Exercise input >>
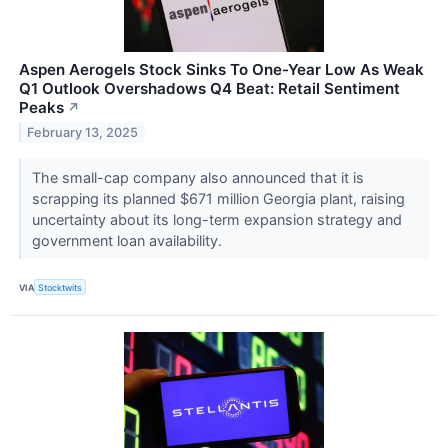
Aspen Aerogels Stock Sinks To One-Year Low As Weak
Q1 Outlook Overshadows Q4 Beat: Retail Sentiment
Peaks
↗
February 13, 2025
The small-cap company also announced that it is
scrapping its planned $671 million Georgia plant, raising
uncertainty about its long-term expansion strategy and
government loan availability.
VIA
Stocktwits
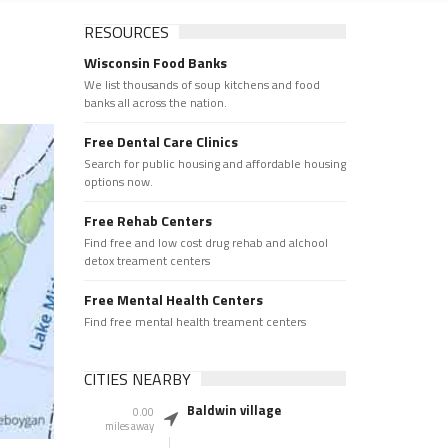
RESOURCES
Wisconsin Food Banks
We list thousands of soup kitchens and food
banks all across the nation.
Free Dental Care Clinics
Search for public housing and affordable housing
options now.
Free Rehab Centers
Find free and low cost drug rehab and alchool
detox treament centers
Free Mental Health Centers
Find free mental health treament centers
CITIES NEARBY
Baldwin village
0.00
miles away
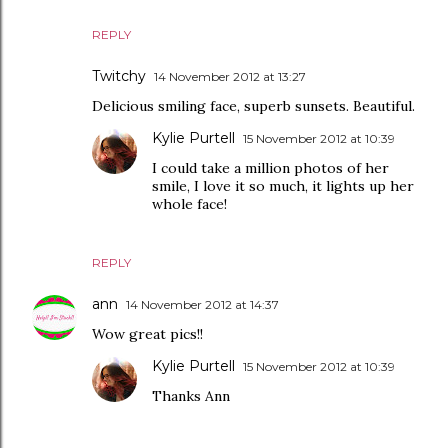
REPLY
Twitchy
14 November 2012 at 13:27
Delicious smiling face, superb sunsets. Beautiful.
Kylie Purtell
15 November 2012 at 10:39
I could take a million photos of her
smile, I love it so much, it lights up her
whole face!
REPLY
ann
14 November 2012 at 14:37
Wow great pics!!
Kylie Purtell
15 November 2012 at 10:39
Thanks Ann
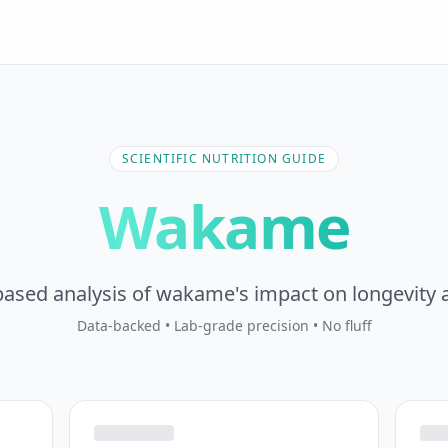
SCIENTIFIC NUTRITION GUIDE
Wakame
ased analysis of wakame's impact on longevity 
Data-backed • Lab-grade precision • No fluff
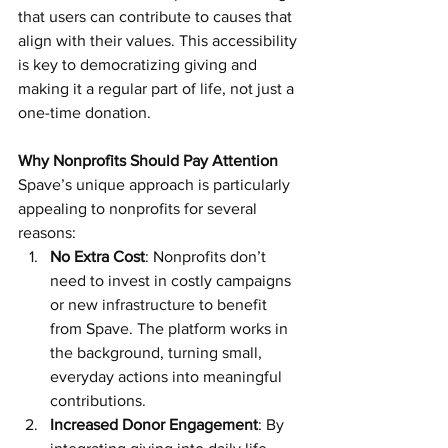
that users can contribute to causes that 
align with their values. This accessibility 
is key to democratizing giving and 
making it a regular part of life, not just a 
one-time donation.
Why Nonprofits Should Pay Attention
Spave’s unique approach is particularly 
appealing to nonprofits for several 
reasons:
No Extra Cost
: Nonprofits don’t 
need to invest in costly campaigns 
or new infrastructure to benefit 
from Spave. The platform works in 
the background, turning small, 
everyday actions into meaningful 
contributions.
Increased Donor Engagement
: By 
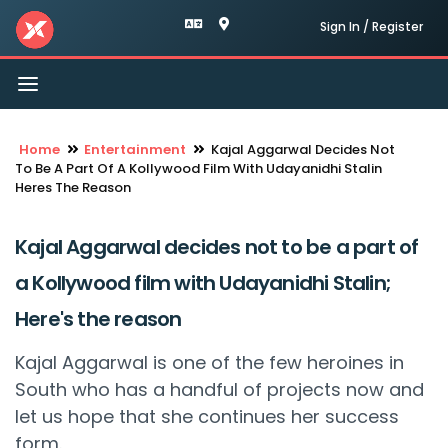
Sign In / Register
Toggle
navigation
Home
Entertainment
Kajal Aggarwal Decides Not
To Be A Part Of A Kollywood Film With Udayanidhi Stalin
Heres The Reason
Kajal Aggarwal decides not to be a part of
a Kollywood film with Udayanidhi Stalin;
Here's the reason
Kajal Aggarwal is one of the few heroines in
South who has a handful of projects now and
let us hope that she continues her success
form.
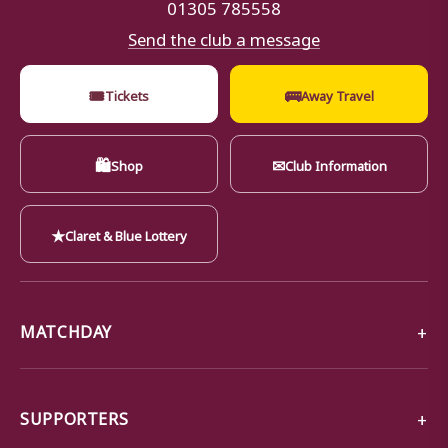
01305 785558
Send the club a message
🎟
🚌
Tickets
Away Travel
🛍
✉
Shop
Club Information
★
Claret & Blue Lottery
MATCHDAY
SUPPORTERS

Problem requirements >>
In the listing above, find every line with the word "Kajal" and copy it out.

Answer to this exercise >>
Kajal Aggarwal Decides Not
Kajal Aggarwal decides not to be a part of
Kajal Aggarwal is one of the few heroines in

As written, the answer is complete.